## Entries supplied
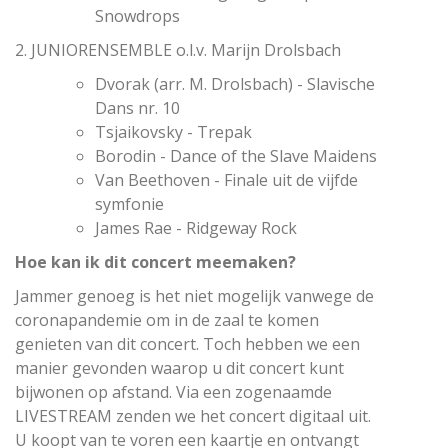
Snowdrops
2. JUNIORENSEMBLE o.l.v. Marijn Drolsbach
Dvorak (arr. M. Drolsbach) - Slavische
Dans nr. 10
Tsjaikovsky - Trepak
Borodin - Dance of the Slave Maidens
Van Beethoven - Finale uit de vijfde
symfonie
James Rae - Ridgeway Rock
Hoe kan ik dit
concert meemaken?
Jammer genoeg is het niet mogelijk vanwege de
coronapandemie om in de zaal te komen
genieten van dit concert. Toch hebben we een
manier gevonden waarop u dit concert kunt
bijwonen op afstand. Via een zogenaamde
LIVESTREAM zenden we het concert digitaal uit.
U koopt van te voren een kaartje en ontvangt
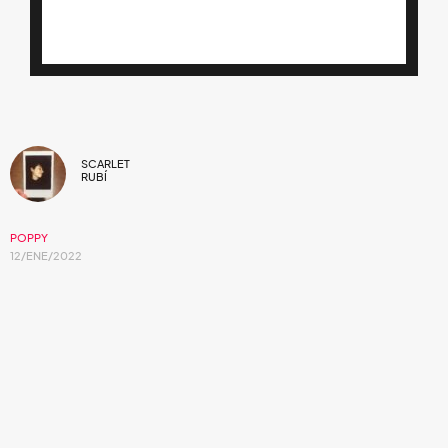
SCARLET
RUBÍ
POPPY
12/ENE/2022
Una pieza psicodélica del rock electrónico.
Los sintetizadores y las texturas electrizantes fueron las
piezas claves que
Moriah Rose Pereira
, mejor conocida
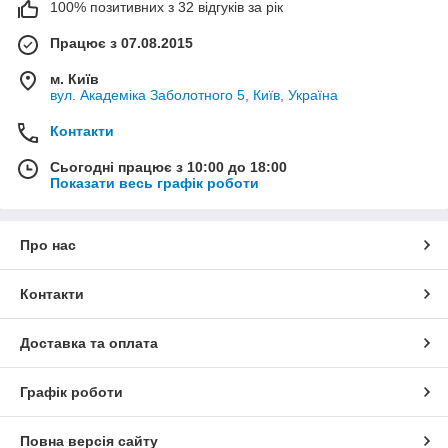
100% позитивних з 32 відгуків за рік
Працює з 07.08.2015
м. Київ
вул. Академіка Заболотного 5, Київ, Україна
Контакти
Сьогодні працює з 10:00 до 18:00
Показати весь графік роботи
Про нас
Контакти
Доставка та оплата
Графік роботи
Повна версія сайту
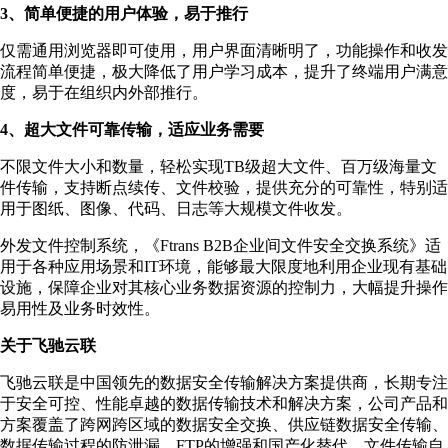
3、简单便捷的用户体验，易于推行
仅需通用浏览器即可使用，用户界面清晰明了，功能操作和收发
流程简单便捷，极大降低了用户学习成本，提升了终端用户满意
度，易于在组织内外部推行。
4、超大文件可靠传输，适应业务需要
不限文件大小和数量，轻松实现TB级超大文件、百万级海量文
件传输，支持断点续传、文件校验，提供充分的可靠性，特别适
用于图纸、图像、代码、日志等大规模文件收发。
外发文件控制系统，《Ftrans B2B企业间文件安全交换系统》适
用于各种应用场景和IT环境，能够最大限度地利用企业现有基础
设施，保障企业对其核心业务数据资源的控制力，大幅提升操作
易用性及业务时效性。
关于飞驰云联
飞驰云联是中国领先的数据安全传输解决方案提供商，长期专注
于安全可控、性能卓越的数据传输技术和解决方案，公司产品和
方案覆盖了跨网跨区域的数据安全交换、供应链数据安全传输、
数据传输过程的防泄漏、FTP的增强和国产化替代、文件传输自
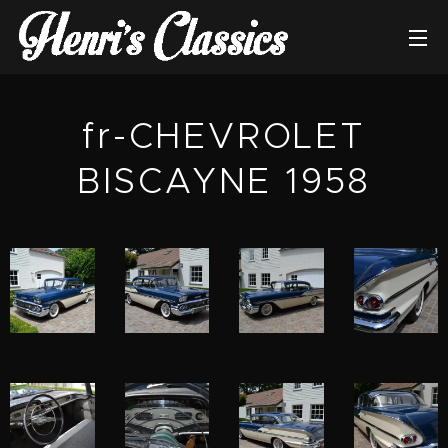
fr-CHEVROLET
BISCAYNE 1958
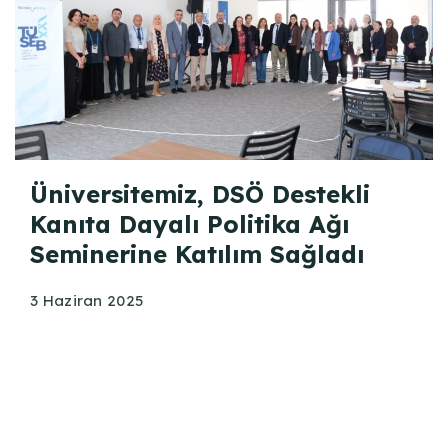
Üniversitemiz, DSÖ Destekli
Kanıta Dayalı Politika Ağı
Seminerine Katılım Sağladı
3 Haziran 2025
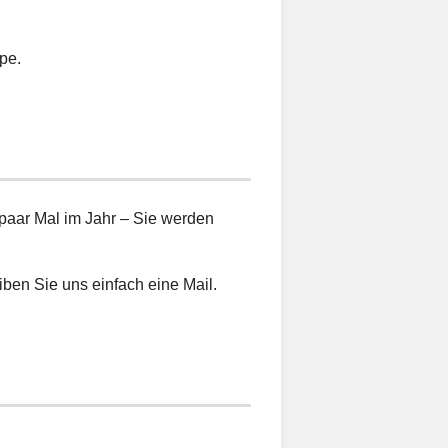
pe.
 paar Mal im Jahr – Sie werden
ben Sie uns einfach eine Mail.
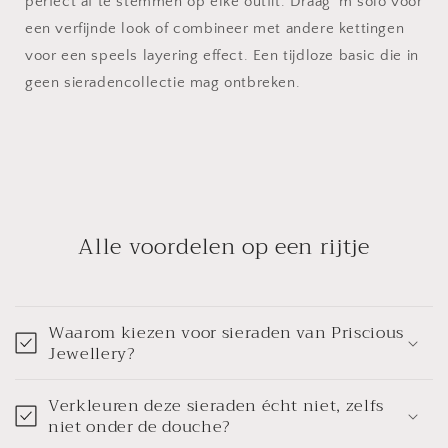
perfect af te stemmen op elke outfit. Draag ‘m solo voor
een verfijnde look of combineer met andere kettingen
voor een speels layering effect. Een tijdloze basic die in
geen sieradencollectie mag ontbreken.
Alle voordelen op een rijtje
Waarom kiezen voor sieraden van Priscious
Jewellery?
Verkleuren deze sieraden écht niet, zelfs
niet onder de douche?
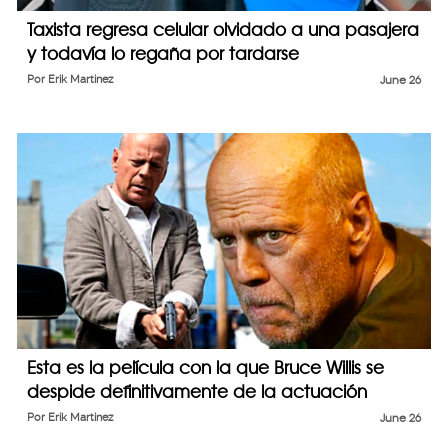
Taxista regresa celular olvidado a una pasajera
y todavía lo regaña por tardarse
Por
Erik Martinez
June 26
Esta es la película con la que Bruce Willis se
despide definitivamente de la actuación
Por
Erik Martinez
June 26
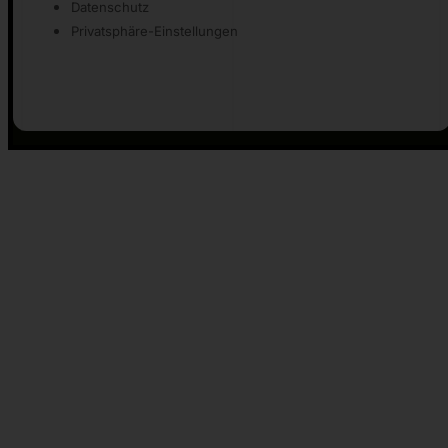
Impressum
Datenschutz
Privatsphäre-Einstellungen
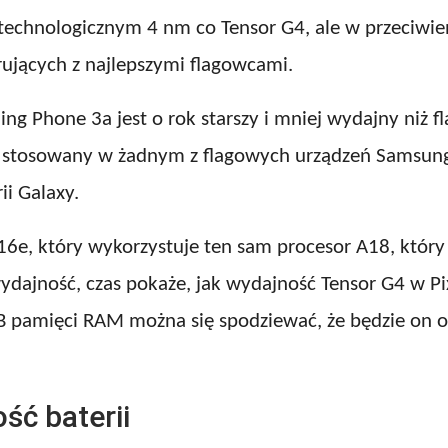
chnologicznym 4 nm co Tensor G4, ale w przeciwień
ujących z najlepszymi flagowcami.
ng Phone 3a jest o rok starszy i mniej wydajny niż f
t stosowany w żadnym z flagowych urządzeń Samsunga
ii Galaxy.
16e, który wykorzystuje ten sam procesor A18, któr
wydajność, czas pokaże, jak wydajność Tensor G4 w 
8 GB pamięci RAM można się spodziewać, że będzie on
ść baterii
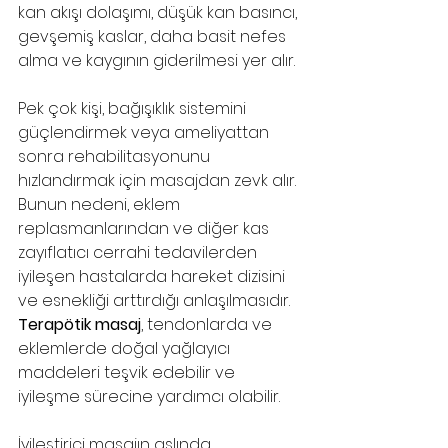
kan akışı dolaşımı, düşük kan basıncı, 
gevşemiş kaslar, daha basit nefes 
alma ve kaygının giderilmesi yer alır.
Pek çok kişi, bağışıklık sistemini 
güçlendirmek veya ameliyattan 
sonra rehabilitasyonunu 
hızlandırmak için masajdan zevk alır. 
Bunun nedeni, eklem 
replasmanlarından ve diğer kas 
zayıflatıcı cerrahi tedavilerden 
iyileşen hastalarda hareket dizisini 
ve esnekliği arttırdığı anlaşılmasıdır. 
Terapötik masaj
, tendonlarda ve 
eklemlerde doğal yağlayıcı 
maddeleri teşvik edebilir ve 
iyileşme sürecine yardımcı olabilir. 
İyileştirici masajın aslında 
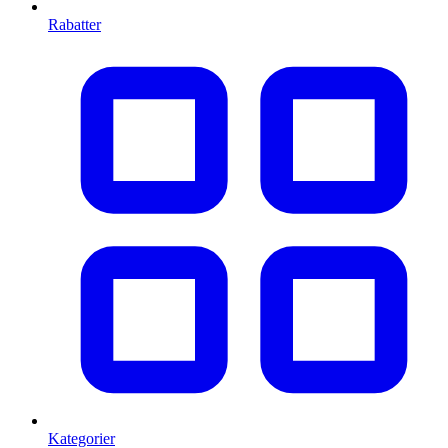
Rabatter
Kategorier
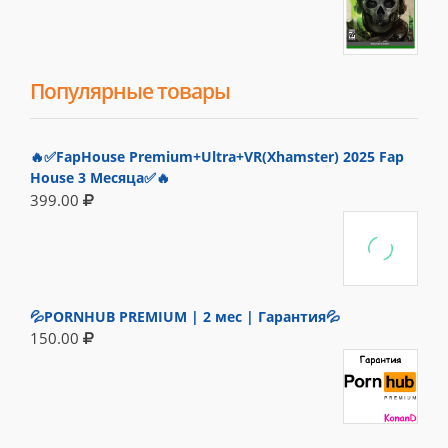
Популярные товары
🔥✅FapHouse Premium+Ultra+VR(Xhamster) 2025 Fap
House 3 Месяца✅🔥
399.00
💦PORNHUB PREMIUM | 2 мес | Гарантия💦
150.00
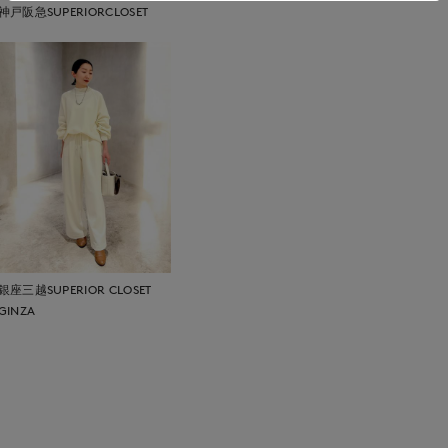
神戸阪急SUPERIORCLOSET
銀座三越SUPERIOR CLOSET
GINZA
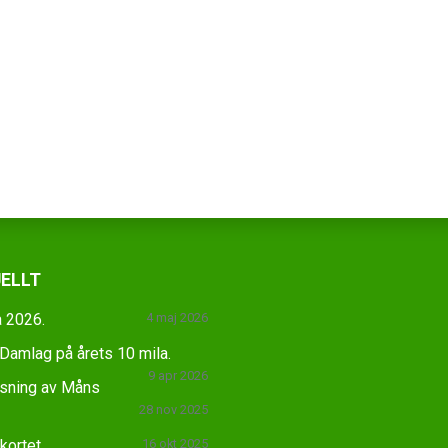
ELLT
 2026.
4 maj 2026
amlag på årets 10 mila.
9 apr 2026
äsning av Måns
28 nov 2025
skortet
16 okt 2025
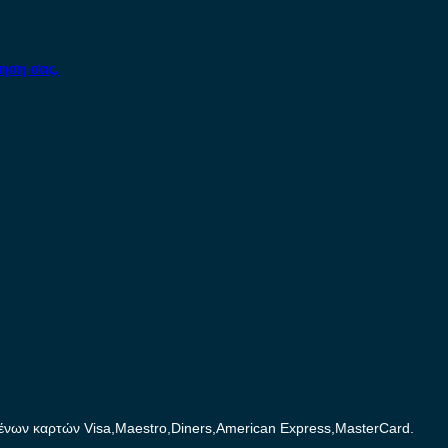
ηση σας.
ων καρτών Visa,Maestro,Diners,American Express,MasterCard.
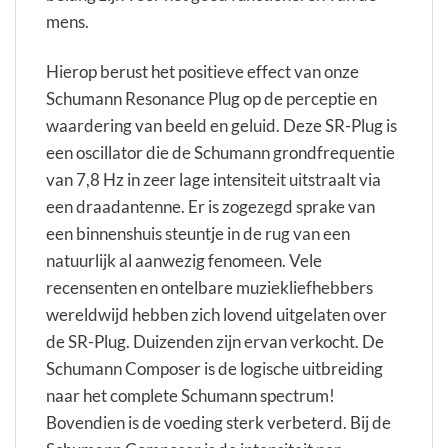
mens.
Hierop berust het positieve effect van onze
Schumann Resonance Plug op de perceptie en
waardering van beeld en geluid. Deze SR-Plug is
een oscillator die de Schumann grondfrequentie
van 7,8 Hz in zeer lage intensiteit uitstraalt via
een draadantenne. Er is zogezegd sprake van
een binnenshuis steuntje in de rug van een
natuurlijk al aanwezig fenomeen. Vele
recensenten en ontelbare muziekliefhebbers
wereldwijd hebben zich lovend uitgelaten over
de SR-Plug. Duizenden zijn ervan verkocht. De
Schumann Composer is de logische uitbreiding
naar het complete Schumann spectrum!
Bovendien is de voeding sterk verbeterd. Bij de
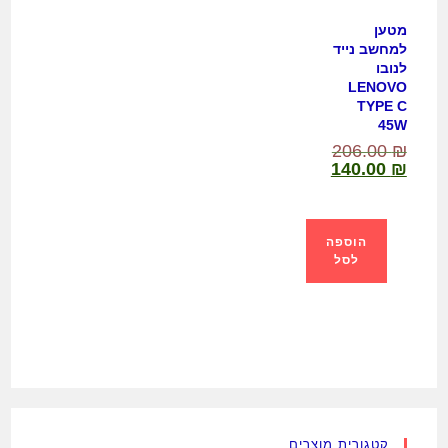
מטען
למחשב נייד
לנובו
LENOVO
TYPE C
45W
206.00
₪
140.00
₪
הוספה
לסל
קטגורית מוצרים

## Problem to solve
Your output is the lines from the top of the entries through the line containing "Taxista regresa celular", exactly as they stand. No pictures belong in it.

## Solution to the exercise
Snowdrops
2. JUNIORENSEMBLE o.l.v. Marijn Drolsbach
Dvorak (arr. M. Drolsbach) - Slavische
Dans nr. 10
Tsjaikovsky - Trepak
Borodin - Dance of the Slave Maidens
Van Beethoven - Finale uit de vijfde
symfonie
James Rae - Ridgeway Rock
Hoe kan ik dit
concert meemaken?
Jammer genoeg is het niet mogelijk vanwege de
coronapandemie om in de zaal te komen
genieten van dit concert. Toch hebben we een
manier gevonden waarop u dit concert kunt
bijwonen op afstand. Via een zogenaamde
LIVESTREAM zenden we het concert digitaal uit.
U koopt van te voren een kaartje en ontvangt
SCARLET
RUBÍ
POPPY
12/ENE/2022
Una pieza psicodélica del rock electrónico.
Los sintetizadores y las texturas electrizantes fueron las
piezas claves que
Moriah Rose Pereira
, mejor conocida
100% позитивних з 32 відгуків за рік
Працює з 07.08.2015
м. Київ
вул. Академіка Заболотного 5, Київ, Україна
Контакти
Сьогодні працює з 10:00 до 18:00
Показати весь графік роботи
Про нас
Контакти
Доставка та оплата
Графік роботи
Повна версія сайту
3、简单便捷的用户体验，易于推行
仅需通用浏览器即可使用，用户界面清晰明了，功能操作和收发
流程简单便捷，极大降低了用户学习成本，提升了终端用户满意
度，易于在组织内外部推行。
4、超大文件可靠传输，适应业务需要
不限文件大小和数量，轻松实现TB级超大文件、百万级海量文
件传输，支持断点续传、文件校验，提供充分的可靠性，特别适
用于图纸、图像、代码、日志等大规模文件收发。
外发文件控制系统，《Ftrans B2B企业间文件安全交换系统》适
用于各种应用场景和IT环境，能够最大限度地利用企业现有基础
设施，保障企业对其核心业务数据资源的控制力，大幅提升操作
易用性及业务时效性。
关于飞驰云联
飞驰云联是中国领先的数据安全传输解决方案提供商，长期专注
于安全可控、性能卓越的数据传输技术和解决方案，公司产品和
方案覆盖了跨网跨区域的数据安全交换、供应链数据安全传输、
数据传输过程的防泄漏、FTP的增强和国产化替代、文件传输自
fr-CHEVROLET
BISCAYNE 1958
Üniversitemiz, DSÖ Destekli
Kanıta Dayalı Politika Ağı
Seminerine Katılım Sağladı
3 Haziran 2025
pe.
 paar Mal im Jahr – Sie werden
ben Sie uns einfach eine Mail.
perfect af te stemmen op elke outfit. Draag ‘m solo voor
een verfijnde look of combineer met andere kettingen
voor een speels layering effect. Een tijdloze basic die in
geen sieradencollectie mag ontbreken.
Alle voordelen op een rijtje
Waarom kiezen voor sieraden van Priscious
Jewellery?
Verkleuren deze sieraden écht niet, zelfs
niet onder de douche?
Taxista regresa celular olvidado a una pasajera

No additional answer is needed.